PhD Preliminary Oral Exam: Lichuan Deng
Improving Binary Decision Diagrams for Symbolic Analysis of Discrete State Systems
State space exploration is a fundamental step in the formal verification of discrete state systems. However, the exponential growth of the state space—known as the state space explosion—poses a longstanding challenge. Binary Decision Diagrams (BDDs) have proven effective in mitigating this issue across various industrial applications, including VLSI design and the verification of circuits and protocols.

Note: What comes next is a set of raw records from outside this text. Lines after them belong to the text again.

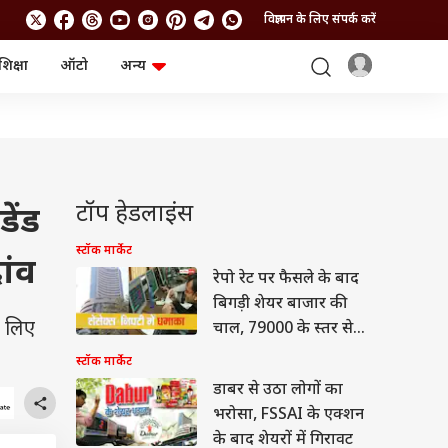
विज्ञापन के लिए संपर्क करें
शिक्षा
ऑटो
अन्य
बिजनेस
लाइफस्टाइल
पर्सनल फाइनेंस
स्वास्थ्य
स्टॉक मार्केट
ट्रैवल
म्यूचुअल फंड्स
फूड
क्रिप्टो
फैशन
आईपीओ
Health and Fitness
टॉप हेडलाइंस
ेंड
फोटो गैलरी
जनरल नॉलेज
स्टॉक मार्केट
ांव
रेपो रेट पर फैसले के बाद
वीडियो
बिगड़ी शेयर बाजार की
े लिए
चाल, 79000 के स्तर से
लुढ़का सेंसेक्स
स्टॉक मार्केट
डाबर से उठा लोगों का
भरोसा, FSSAI के एक्शन
के बाद शेयरों में गिरावट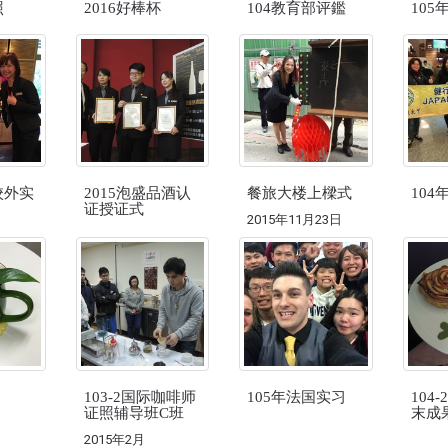
照
2016好棒杯
104教育部评鑑
105
校外实
2015泡盛品酒认
餐旅大楼上樑式
10
证授证式
2015年11月23日
103-2国际咖啡师
105年法国实习
104
证照辅导班C班
末成
2015年2月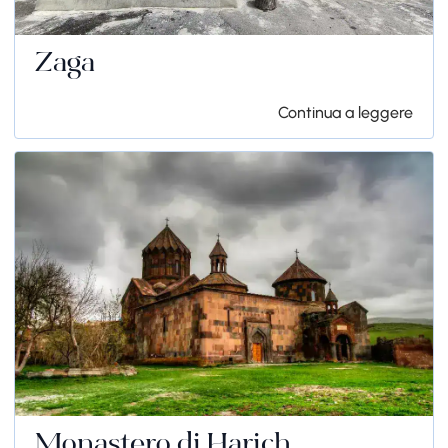
Zaga
Continua a leggere
Monastero di Harich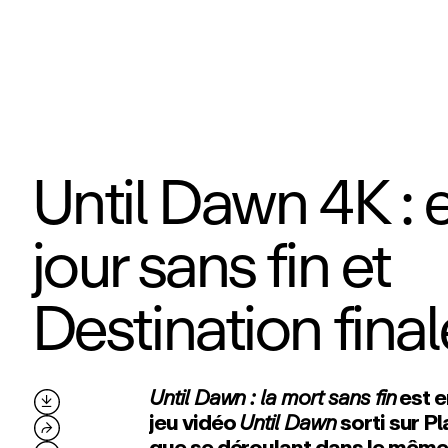
Until Dawn 4K : 
jour sans fin et
Destination final
Until Dawn : la mort sans fin
est e

jeu vidéo
Until Dawn
sorti sur Pl
⮫
que se déroulant dans le même u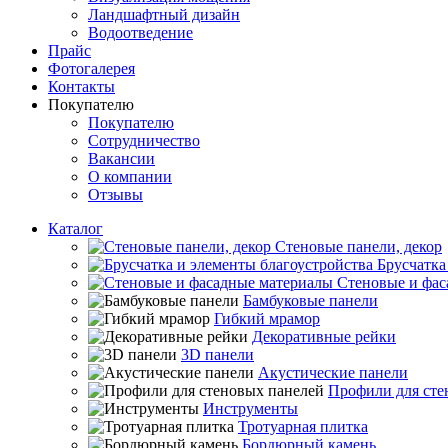
Ландшафтный дизайн
Водоотведение
Прайс
Фотогалерея
Контакты
Покупателю
Покупателю
Сотрудничество
Вакансии
О компании
Отзывы
Каталог
Стеновые панели, декор
Брусчатка
Стеновые и фас
Бамбуковые панели
Гибкий мрамор
Декоративные рейки
3D панели
Акустические панели
Профили для сте
Инструменты
Тротуарная плитка
Бордюрный камень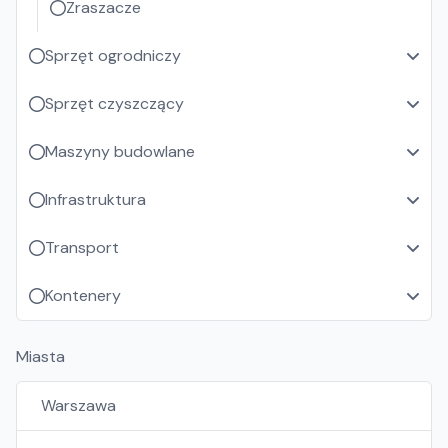
Zraszacze
Sprzęt ogrodniczy
Sprzęt czyszczący
Maszyny budowlane
Infrastruktura
Transport
Kontenery
Miasta
Warszawa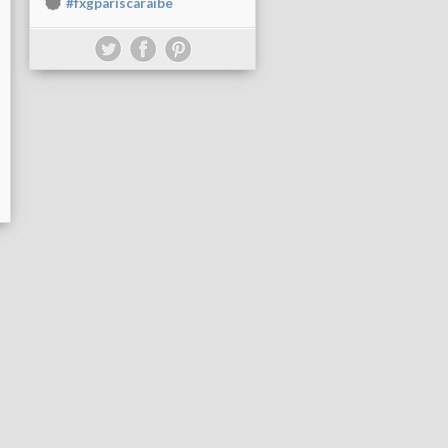
#fxgpariscaraibe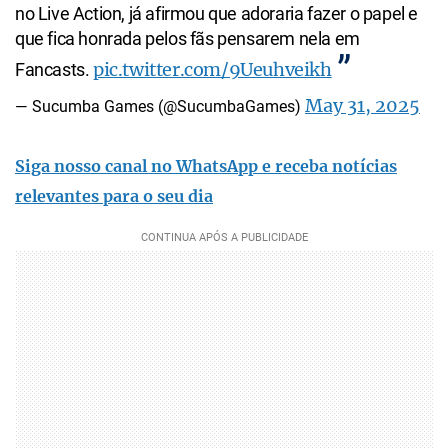
no Live Action, já afirmou que adoraria fazer o papel e
que fica honrada pelos fãs pensarem nela em
pic.twitter.com/9Ueuhveikh
Fancasts.
May 31, 2025
— Sucumba Games (@SucumbaGames)
Siga nosso canal no WhatsApp e receba notícias
relevantes para o seu dia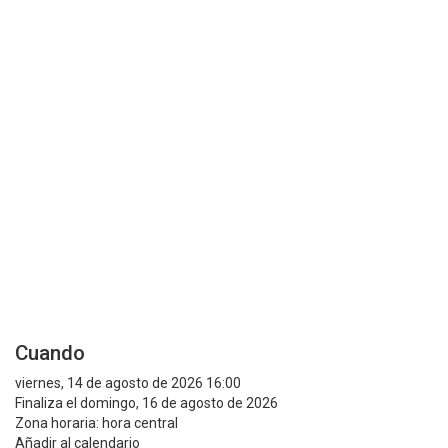
Cuando
viernes, 14 de agosto de 2026 16:00
Finaliza el domingo, 16 de agosto de 2026
Zona horaria: hora central
Añadir al calendario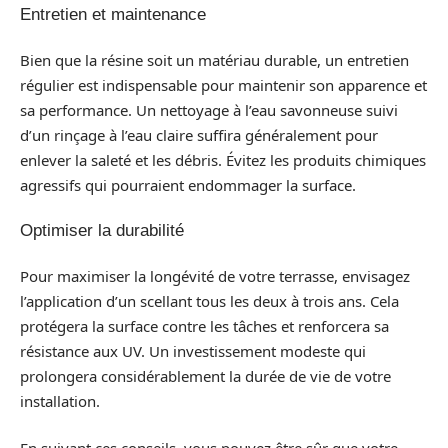
Entretien et maintenance
Bien que la résine soit un matériau durable, un entretien
régulier est indispensable pour maintenir son apparence et
sa performance. Un nettoyage à l’eau savonneuse suivi
d’un rinçage à l’eau claire suffira généralement pour
enlever la saleté et les débris. Évitez les produits chimiques
agressifs qui pourraient endommager la surface.
Optimiser la durabilité
Pour maximiser la longévité de votre terrasse, envisagez
l’application d’un scellant tous les deux à trois ans. Cela
protégera la surface contre les tâches et renforcera sa
résistance aux UV. Un investissement modeste qui
prolongera considérablement la durée de vie de votre
installation.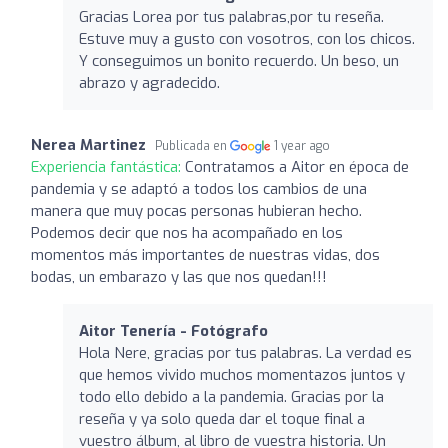
Gracias Lorea por tus palabras,por tu reseña.
Estuve muy a gusto con vosotros, con los chicos.
Y conseguimos un bonito recuerdo. Un beso, un
abrazo y agradecido.
Nerea Martinez
Publicada en
1 year ago
Experiencia fantástica:
Contratamos a Aitor en época de
pandemia y se adaptó a todos los cambios de una
manera que muy pocas personas hubieran hecho.
Podemos decir que nos ha acompañado en los
momentos más importantes de nuestras vidas, dos
bodas, un embarazo y las que nos quedan!!!
Aitor Tenería - Fotógrafo
Hola Nere, gracias por tus palabras. La verdad es
que hemos vivido muchos momentazos juntos y
todo ello debido a la pandemia. Gracias por la
reseña y ya solo queda dar el toque final a
vuestro álbum, al libro de vuestra historia. Un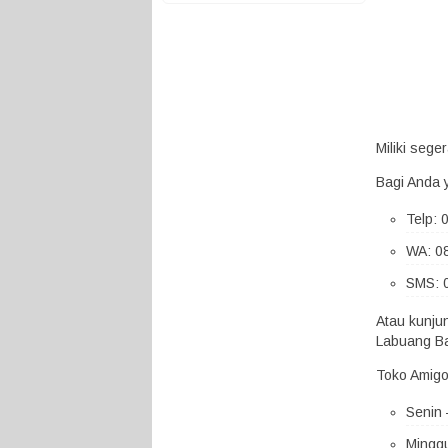
Miliki seg
Bagi Anda 
Telp:
WA: 0
SMS: 
Atau kunju
Labuang Ba
Toko Amigo
Senin 
Minggu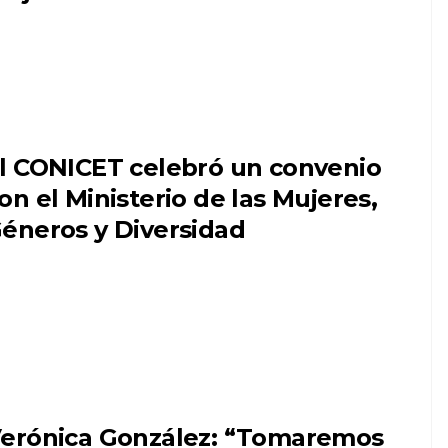
l CONICET celebró un convenio
on el Ministerio de las Mujeres,
éneros y Diversidad
erónica González: “Tomaremos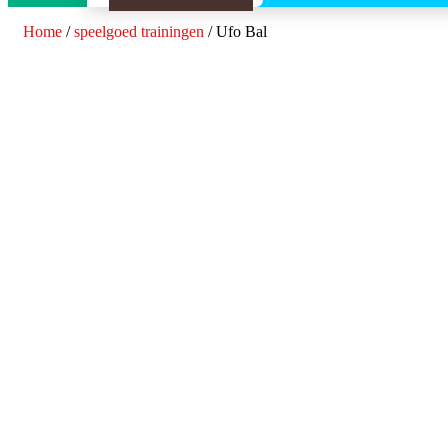
Home
/
speelgoed trainingen
/ Ufo Bal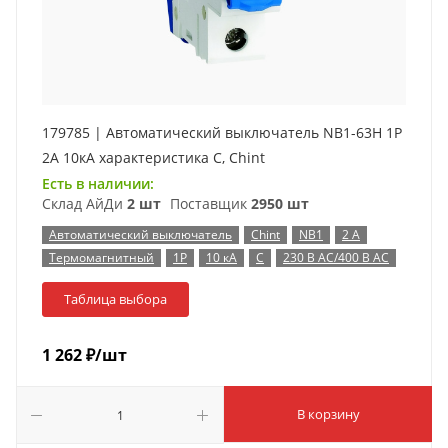
179785 | Автоматический выключатель NB1-63H 1P
2А 10кА характеристика C, Chint
Есть в наличии:
Склад АйДи
2 шт
Поставщик
2950 шт
Автоматический выключатель
Chint
NB1
2 А
Термомагнитный
1P
10 кА
C
230 В AC/400 В AC
Таблица выбора
1 262
₽
/шт
В корзину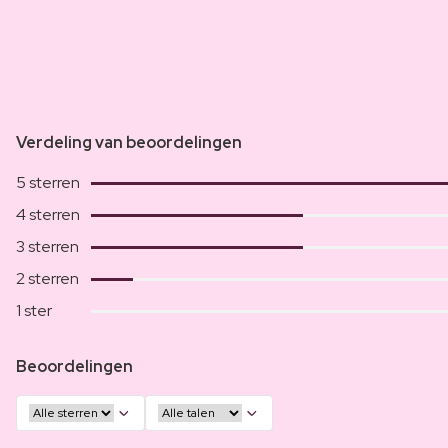
Verdeling van beoordelingen
5 sterren
4 sterren
3 sterren
2 sterren
1 ster
Beoordelingen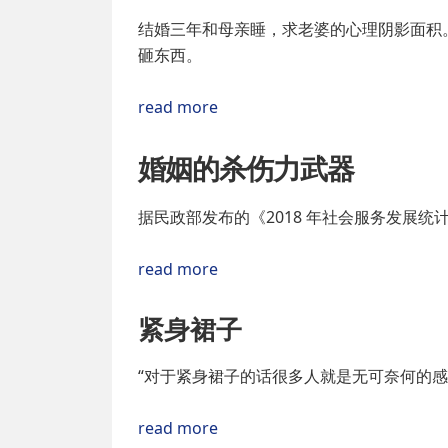
结婚三年和母亲睡，求老婆的心理阴影面积
砸东西。
read more
婚姻的杀伤力武器
据民政部发布的《2018 年社会服务发展统计公
read more
紧身裙子
“对于紧身裙子的话很多人就是无可奈何的感
read more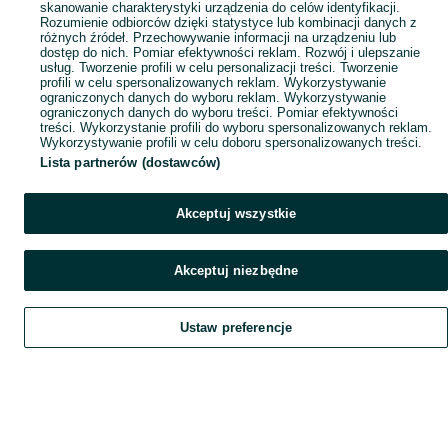
skanowanie charakterystyki urządzenia do celów identyfikacji.
Rozumienie odbiorców dzięki statystyce lub kombinacji danych z
różnych źródeł. Przechowywanie informacji na urządzeniu lub
dostęp do nich. Pomiar efektywności reklam. Rozwój i ulepszanie
usług. Tworzenie profili w celu personalizacji treści. Tworzenie
profili w celu spersonalizowanych reklam. Wykorzystywanie
ograniczonych danych do wyboru reklam. Wykorzystywanie
ograniczonych danych do wyboru treści. Pomiar efektywności
treści. Wykorzystanie profili do wyboru spersonalizowanych reklam.
Wykorzystywanie profili w celu doboru spersonalizowanych treści.
Lista partnerów (dostawców)
Akceptuj wszystkie
Akceptuj niezbędne
Ustaw preferencje
Szukaj
Obserwujesz
Dodaj
Czat
Konto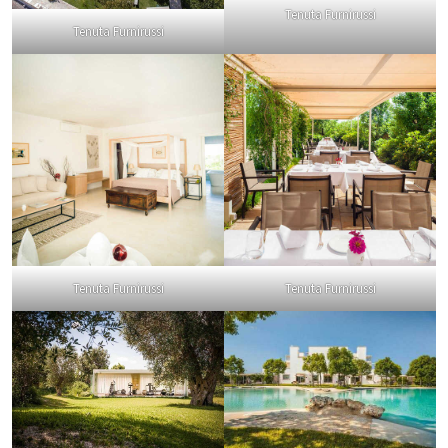
Tenuta Furnirussi
Tenuta Furnirussi
Tenuta Furnirussi
Tenuta Furnirussi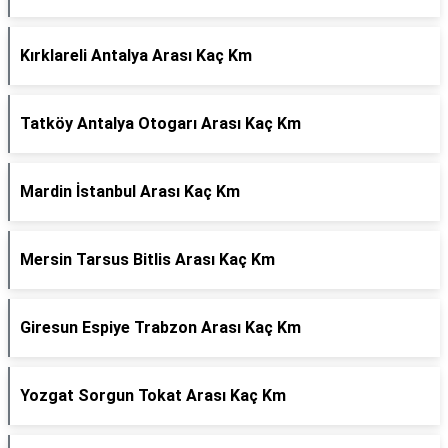
Kırklareli Antalya Arası Kaç Km
Tatköy Antalya Otogarı Arası Kaç Km
Mardin İstanbul Arası Kaç Km
Mersin Tarsus Bitlis Arası Kaç Km
Giresun Espiye Trabzon Arası Kaç Km
Yozgat Sorgun Tokat Arası Kaç Km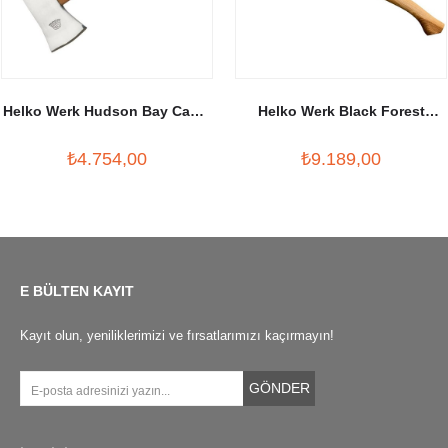
Helko Werk Hudson Bay Camp
Helko Werk Black Forest
Hatchet
Woodworker
₺4.754,00
₺9.189,00
E BÜLTEN KAYIT
Kayıt olun, yeniliklerimizi ve fırsatlarımızı kaçırmayın!
GÖNDER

Among the canonical BDD variants, reduced ordered BDDs (FBDDs) and zero-suppressed BDDs (ZBDDs) are widely used. Each offers unique advantages depending on the structure of the function being represented, though determining the optimal form in advance is often difficult. To address this, we first proposed Reduction-on-Edge Complement-and-Swap BDDs (RexBDDs), which combine key features of FBDDs and ZBDDs while introducing more edge-level abstractions. RexBDDs improve both the size and runtime performance of state space encoding. Building on this, we proposed Edge-Valued Modulo BDDs (EV%BDDs) to represent functions mapping states to quantitative values (e.g., distances) more compactly. We then introduced enhanced abstraction mechanisms into Binary Matrix Diagrams (BMxDs) to efficiently encode transition relations, leveraging saturation techniques for symbolic state space exploration. Finally, to optimize for scenarios involving extensive querying, we employed a heuristic-based method to concretize "undefined" BDD entries—those never queried—by assigning them appropriate values. This post-processing step yields further reductions in diagram size, supporting faster and more memory-efficient query evaluation.
Committee: Gianfranco Ciardo (co-major professor), Andrew Miner (co-major professor), Samik Basu, Nok Wongpiromsarn, and Myra Cohen.